Non un minuto ma ore, giorni, mesi di silenzio per i capi del calcio italiano. Vestiti a festa, con le loro facce da repertorio, nella tribuna della Kingdom Arena di Riad, a fianco dei cassieri sauditi che hanno garantito pane e companatico, dunque trattandoci come pezzenti alla ricerca dell’elemosina e pronti a chinarci, per obbedienza, alle loro abitudini: niente silenzio di un minuto in memoria di Aldo Agroppi, calciatore di molte squadre e della nazionale azzurra, defunto scomodo, inopportuno in quella terra arida di sentimenti ma ricca di denari.
La vergogna ha l’espressione dei dirigenti della federcalcio e della serie A, tutti indistintamente a novanta gradi, don Abbondio della politica calcistica.

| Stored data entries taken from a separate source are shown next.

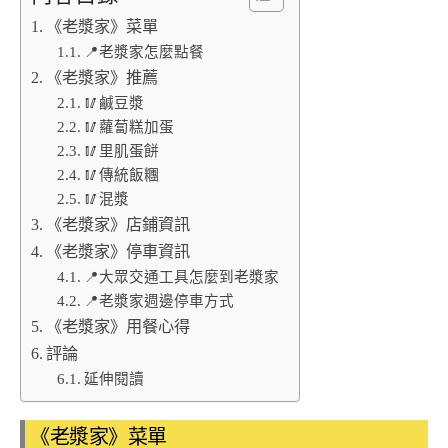
《老漿家》菜單
📍老漿家怎麼點餐
《老漿家》推薦
🥢鹹豆漿
🥢蘿蔔糕加蛋
🥢里肌蛋餅
🥢傳統飯糰
🥢混漿
《老漿家》店鋪資訊
《老漿家》停車資訊
📍大眾交通工具怎麼到老漿家
📍老漿家週邊停車方式
《老漿家》用餐心得
評論
延伸閱讀
《老漿家》菜單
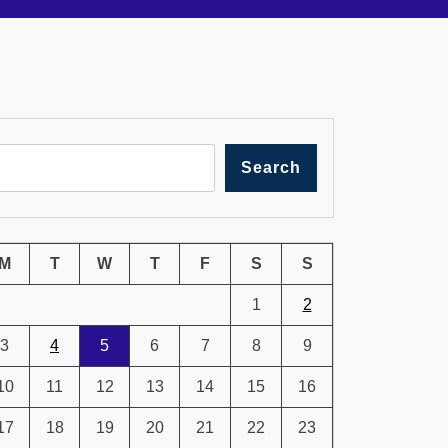
Search
M
T
W
T
F
S
S
1
2
3
4
5
6
7
8
9
10
11
12
13
14
15
16
17
18
19
20
21
22
23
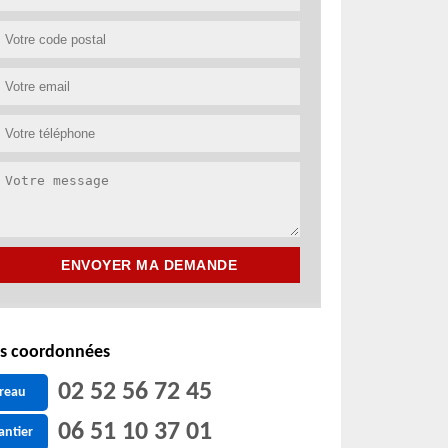
s coordonnées
02 52 56 72 45
reau
06 51 10 37 01
antier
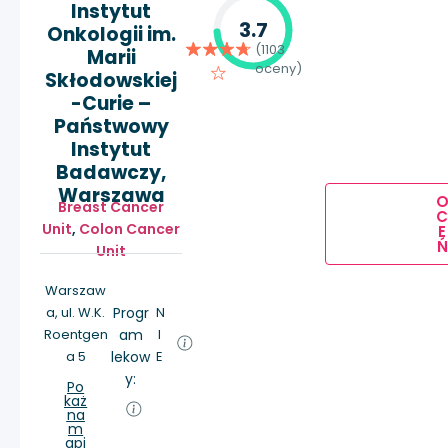
Instytut
3.7
Onkologii im.
(1103
Marii
oceny)
Skłodowskiej
-Curie –
Państwowy
Instytut
Badawczy,
Warszawa
Breast Cancer
Unit
,
Colon Cancer
E
Ń
Unit
Warszaw
a, ul. W.K.
Progr
N
Roentgen
am
I
a 5
lekow
E
y:
Po
każ
na
m
api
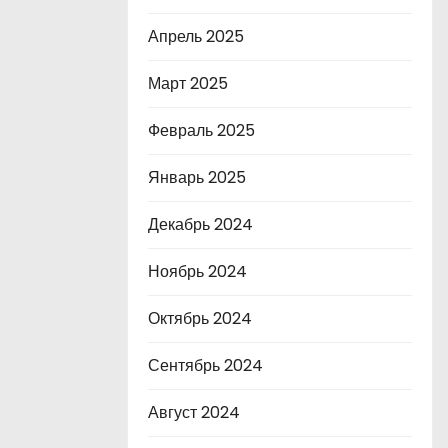
Апрель 2025
Март 2025
Февраль 2025
Январь 2025
Декабрь 2024
Ноябрь 2024
Октябрь 2024
Сентябрь 2024
Август 2024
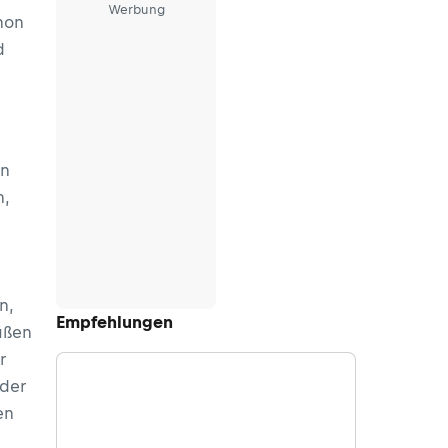
Werbung
chon
d
en
,
n,
Empfehlungen
üßen
r
nder
en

Dice: ma le abitudini saudite non prevedono il silenzio nemmeno in morte del loro re, e chissenefrega dovremmo dire. Perché, quando emigrano in Europa, recitano e professano senza che nessuno degli occidentali osi, si azzardi a criticare, a contestare riti e posture, proprio nel rispetto del credo altrui.
Civiltà diverse, ma nella Supercoppa è caduta la maschera di chi governa il nostro football e chi è a capo del calcio mondiale, la Fifa che in Arabia ha messo le tende in seta e cachemire, fottendosi della storia di questo sport e, invece, seguendo e inseguendo altre oasi, altri forzieri.
A pensarci bene, Aldo Agroppi avrebbe lui rifiutato il silenzio di questi sepolcri imbiancati.